Türkiye ve bölgesel yansımalar
COP30 kararları, Türkiye gibi gelişmekte olan ve iklim krizine karşı hassas ülkeler için stratejik mesajlar içeriyor.
- Adil Geçiş Fırsatı: Türkiye’nin Zonguldak, Soma, Yatağan gibi kömür madenciliğine dayalı ekonomileri için “Adil Geçiş Mekanizması” (3. Madde) kritik önem taşıyor. Bu mekanizma, Türkiye’nin bu bölgelerdeki istihdam dönüşümü için uluslararası fonlara erişimini kolaylaştırabilir.
- Uyum Fonu Gecikmesi: Akdeniz Havzası’nda yer alan Türkiye, kuraklık ve su stresiyle boğuşuyor. Uyum fonlarının 2035’e ertelenmesi (2. Madde), Türkiye’nin tarımsal sulama ve su yönetimi yatırımlarını kendi bütçesinden karşılamak zorunda kalacağını gösteriyor.
- Yeşil Dönüşüm Baskısı: Fosil yakıttan çıkışın “gönüllü” hale gelmesi (5. Madde), Türkiye üzerindeki uluslararası baskıyı kısa vadede azaltsa da, AB ile ticarette (Sınırda Karbon Düzenlemesi) yaşanacak zorlukları ortadan kaldırmıyor. Türkiye, ihracatını korumak için gönüllü de olsa bu dönüşümü yapmak zorunda.

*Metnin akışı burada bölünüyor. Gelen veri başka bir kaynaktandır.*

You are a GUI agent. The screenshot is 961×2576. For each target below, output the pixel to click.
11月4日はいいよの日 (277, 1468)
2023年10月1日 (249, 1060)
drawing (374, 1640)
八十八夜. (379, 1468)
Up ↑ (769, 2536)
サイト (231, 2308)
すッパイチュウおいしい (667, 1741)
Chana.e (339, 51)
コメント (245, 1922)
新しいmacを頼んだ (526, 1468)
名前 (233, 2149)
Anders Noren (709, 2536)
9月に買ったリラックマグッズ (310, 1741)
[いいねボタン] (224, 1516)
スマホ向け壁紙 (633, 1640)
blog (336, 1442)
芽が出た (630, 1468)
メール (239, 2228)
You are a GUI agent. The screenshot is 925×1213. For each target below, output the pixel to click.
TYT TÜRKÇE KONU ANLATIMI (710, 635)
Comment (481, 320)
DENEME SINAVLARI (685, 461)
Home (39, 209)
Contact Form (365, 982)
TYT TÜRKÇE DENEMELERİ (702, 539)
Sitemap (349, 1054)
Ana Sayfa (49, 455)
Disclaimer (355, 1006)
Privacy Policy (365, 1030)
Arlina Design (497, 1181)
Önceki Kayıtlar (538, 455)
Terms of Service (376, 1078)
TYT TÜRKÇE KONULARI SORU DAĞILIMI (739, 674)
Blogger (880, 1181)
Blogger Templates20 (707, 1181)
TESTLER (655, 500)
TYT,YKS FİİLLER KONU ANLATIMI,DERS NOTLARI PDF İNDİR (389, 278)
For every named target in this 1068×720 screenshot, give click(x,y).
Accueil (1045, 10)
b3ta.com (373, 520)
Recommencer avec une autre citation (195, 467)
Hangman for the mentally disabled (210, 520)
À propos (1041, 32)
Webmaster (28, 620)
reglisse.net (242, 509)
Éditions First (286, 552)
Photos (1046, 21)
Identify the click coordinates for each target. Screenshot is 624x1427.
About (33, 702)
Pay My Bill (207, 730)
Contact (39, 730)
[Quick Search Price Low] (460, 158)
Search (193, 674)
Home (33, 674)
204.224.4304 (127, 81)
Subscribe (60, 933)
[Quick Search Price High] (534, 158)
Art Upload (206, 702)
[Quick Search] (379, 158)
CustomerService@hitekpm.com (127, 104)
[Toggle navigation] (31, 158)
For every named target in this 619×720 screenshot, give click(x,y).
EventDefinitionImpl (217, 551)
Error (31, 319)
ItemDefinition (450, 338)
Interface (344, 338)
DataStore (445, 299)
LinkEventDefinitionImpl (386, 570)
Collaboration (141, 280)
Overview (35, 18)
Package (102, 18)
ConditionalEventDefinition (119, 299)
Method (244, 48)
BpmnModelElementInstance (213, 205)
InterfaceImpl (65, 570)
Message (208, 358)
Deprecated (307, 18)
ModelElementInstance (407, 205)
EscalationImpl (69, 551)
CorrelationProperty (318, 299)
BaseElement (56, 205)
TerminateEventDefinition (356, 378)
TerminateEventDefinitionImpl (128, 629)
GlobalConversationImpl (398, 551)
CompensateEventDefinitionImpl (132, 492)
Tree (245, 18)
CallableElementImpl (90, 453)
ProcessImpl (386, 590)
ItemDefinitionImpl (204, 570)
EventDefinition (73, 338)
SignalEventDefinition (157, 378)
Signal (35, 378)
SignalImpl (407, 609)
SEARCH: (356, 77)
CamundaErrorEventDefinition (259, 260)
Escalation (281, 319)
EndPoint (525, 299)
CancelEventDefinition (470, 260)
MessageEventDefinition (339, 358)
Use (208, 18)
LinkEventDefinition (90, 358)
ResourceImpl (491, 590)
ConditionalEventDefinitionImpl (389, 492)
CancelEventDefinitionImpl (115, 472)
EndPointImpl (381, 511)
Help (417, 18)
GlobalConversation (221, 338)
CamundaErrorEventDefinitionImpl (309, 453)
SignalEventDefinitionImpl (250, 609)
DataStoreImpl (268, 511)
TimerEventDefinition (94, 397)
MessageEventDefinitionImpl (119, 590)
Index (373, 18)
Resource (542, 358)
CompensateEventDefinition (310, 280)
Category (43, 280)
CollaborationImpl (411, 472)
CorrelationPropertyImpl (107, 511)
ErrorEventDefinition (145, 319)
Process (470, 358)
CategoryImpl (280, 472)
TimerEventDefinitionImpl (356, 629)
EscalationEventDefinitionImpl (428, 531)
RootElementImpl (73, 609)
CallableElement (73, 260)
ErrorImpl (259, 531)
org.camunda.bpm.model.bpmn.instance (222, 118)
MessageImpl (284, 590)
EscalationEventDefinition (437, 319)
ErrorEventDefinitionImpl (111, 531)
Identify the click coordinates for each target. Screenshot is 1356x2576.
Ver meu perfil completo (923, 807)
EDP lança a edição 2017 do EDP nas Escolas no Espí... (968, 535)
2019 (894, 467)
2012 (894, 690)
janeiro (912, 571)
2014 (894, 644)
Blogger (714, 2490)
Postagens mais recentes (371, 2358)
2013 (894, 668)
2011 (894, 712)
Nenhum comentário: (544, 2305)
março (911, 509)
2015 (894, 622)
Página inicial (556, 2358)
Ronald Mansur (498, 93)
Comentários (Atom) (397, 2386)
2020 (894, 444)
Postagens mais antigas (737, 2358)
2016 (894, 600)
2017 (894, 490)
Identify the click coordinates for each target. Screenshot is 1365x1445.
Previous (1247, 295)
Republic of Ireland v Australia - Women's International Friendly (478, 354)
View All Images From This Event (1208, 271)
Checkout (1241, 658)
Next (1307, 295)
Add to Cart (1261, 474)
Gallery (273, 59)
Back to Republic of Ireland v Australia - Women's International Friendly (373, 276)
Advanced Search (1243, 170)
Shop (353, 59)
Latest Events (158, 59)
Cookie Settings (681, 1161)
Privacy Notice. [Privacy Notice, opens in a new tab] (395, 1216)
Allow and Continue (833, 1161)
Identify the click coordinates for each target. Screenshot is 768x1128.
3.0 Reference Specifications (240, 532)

Diplomatik bir “zombi anlaşması”
COP30, “yaşayan ama yürümeyen” bir zombi anlaşması üretti. Çok taraflılık sistemi, petrol devletlerinin vetosu ve süper güçlerin ilgisizliği arasında sıkışıp kalarak işlevsizleşti. Uyum fonlarının artırılması veya adil geçiş mekanizması gibi “pansuman” tedbirler olumlu olsa da, asıl kanayan yara olan “fosil yakıt kullanımı” konusunda neşter vurulamadı.
Dünya, BM çatısı altındaki “oy birliği” (konsensüs) modelinin artık işlemediğini Belém’de acı bir tecrübeyle gördü. Gelecek, “herkesin anlaştığı zayıf metinler” yerine, “istekli ülkelerin oluşturduğu güçlü koalisyonlar” tarafından şekillendirilecek gibi görünüyor. Ancak atmosferin fiziği diplomasiyi beklemiyor; biz masada kelimeleri tartışırken, buzullar erimeye ve ormanlar yanmaya devam ediyor.